[PATCH v3 1/6] dt-bindings: iio: introduce trigger providers, consumers

Rob Herring robh at kernel.org
Thu Mar 2 22:21:26 PST 2017


On Tue, Feb 28, 2017 at 05:51:14PM +0100, Fabrice Gasnier wrote:
> Document iio provider and consumer bindings.
> 
> Signed-off-by: Fabrice Gasnier <fabrice.gasnier at st.com>
> ---
>  .../devicetree/bindings/iio/iio-bindings.txt       | 38 ++++++++++++++++++++++
>  1 file changed, 38 insertions(+)
> 
> diff --git a/Documentation/devicetree/bindings/iio/iio-bindings.txt b/Documentation/devicetree/bindings/iio/iio-bindings.txt
> index 68d6f8c..01765e9 100644
> --- a/Documentation/devicetree/bindings/iio/iio-bindings.txt
> +++ b/Documentation/devicetree/bindings/iio/iio-bindings.txt
> @@ -95,3 +95,41 @@ vdd channel is connected to output 0 of the &ref device.

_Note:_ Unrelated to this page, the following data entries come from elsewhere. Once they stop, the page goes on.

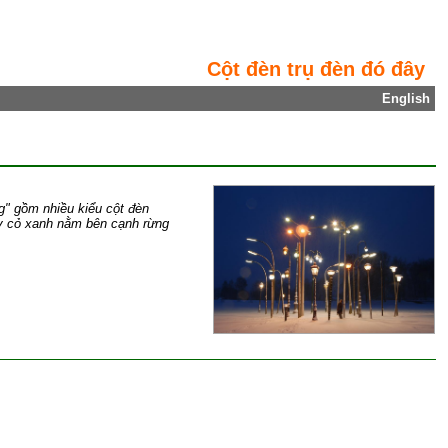
Cột đèn trụ đèn đó đây
English
g" gồm nhiều kiểu cột đèn
ầy cỏ xanh nằm bên cạnh rừng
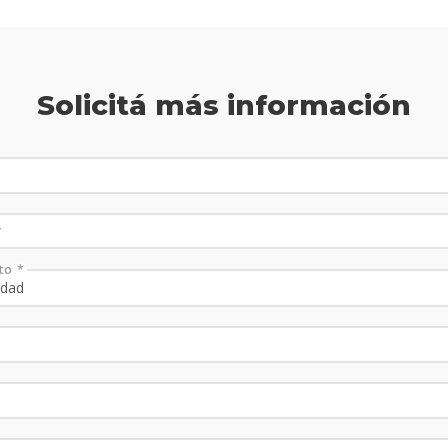
Solicitá más información
to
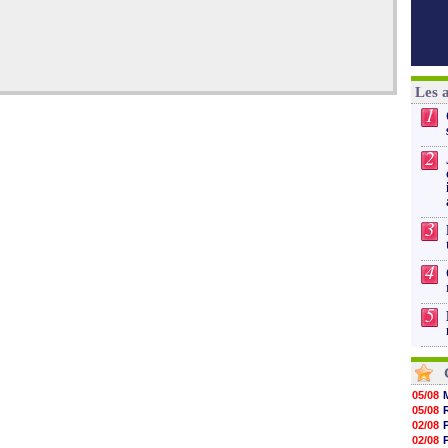
Les 
1
2
3
4
5
05/08
05/08
02/08
02/08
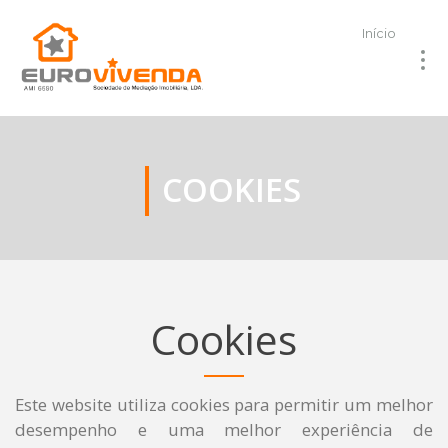
Início
COOKIES
Cookies
Este website utiliza cookies para permitir um melhor
desempenho e uma melhor experiência de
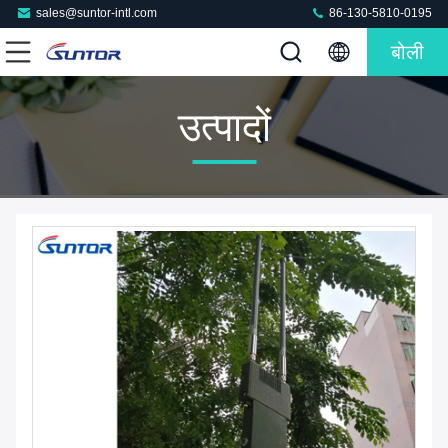
sales@suntor-intl.com
86-130-5810-0195
बोली
उत्पादों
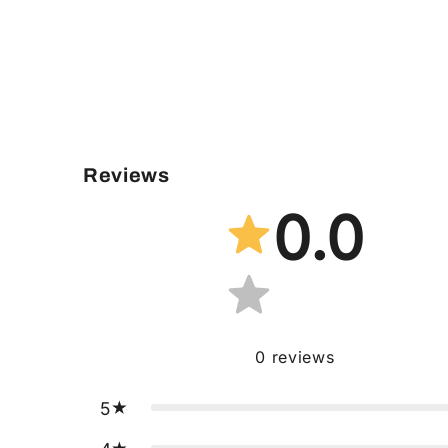
conținutul
media
6
într-
o
fereastră
modală
Reviews
0.0
0
reviews
5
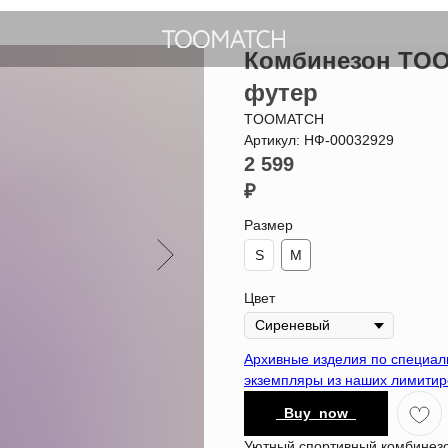
Комбинезон TOO
футер
TOOMATCH
Артикул:
НФ-00032929
2 599
₽
Размер
S
M
Цвет
Архивные изделия по специа
экземпляры из наших лимитир
_Buy_now_
Уютный спортивный комбинезо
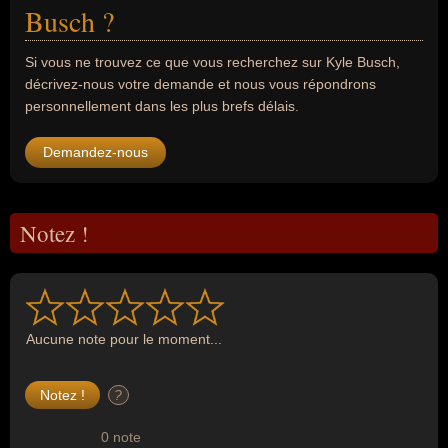
Busch ?
Si vous ne trouvez ce que vous recherchez sur Kyle Busch,
décrivez-nous votre demande et nous vous répondrons
personnellement dans les plus brefs délais.
Demandez-nous
Notez !
Aucune note pour le moment...
?
0 note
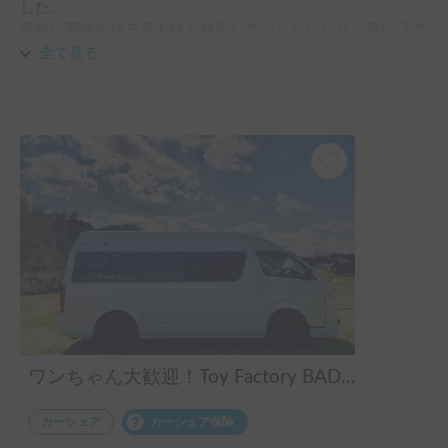
した。

事前に荷物を送る事も快く対応していただいたり、暑い日で
あったため事前にサーキュレーターや冷感布団などを準備し
全て見る
ていただいたり…数多くのお心遣いに何度も救われました。

車内は清潔感があり、冷蔵庫や流し台もあり快適に過ごせま
した。

また機会がありましたらリピートしたいと切に思うホルダー
様です。
ワンちゃん大歓迎！Toy Factory BADEN
カーシェア
カーシェア保険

>  		io-channels = <&adc 10>, <&adc 11>;
>  		io-channel-names = "adc1", "adc2";
>  	};
> +
> +==IIO trigger providers==
> +Sources of IIO triggers can be represented by any node in the device
> +tree. Those nodes are designated as IIO trigger providers. IIO trigger
> +consumer uses a phandle and an IIO trigger specifier to connect to an
> +IIO trigger provider.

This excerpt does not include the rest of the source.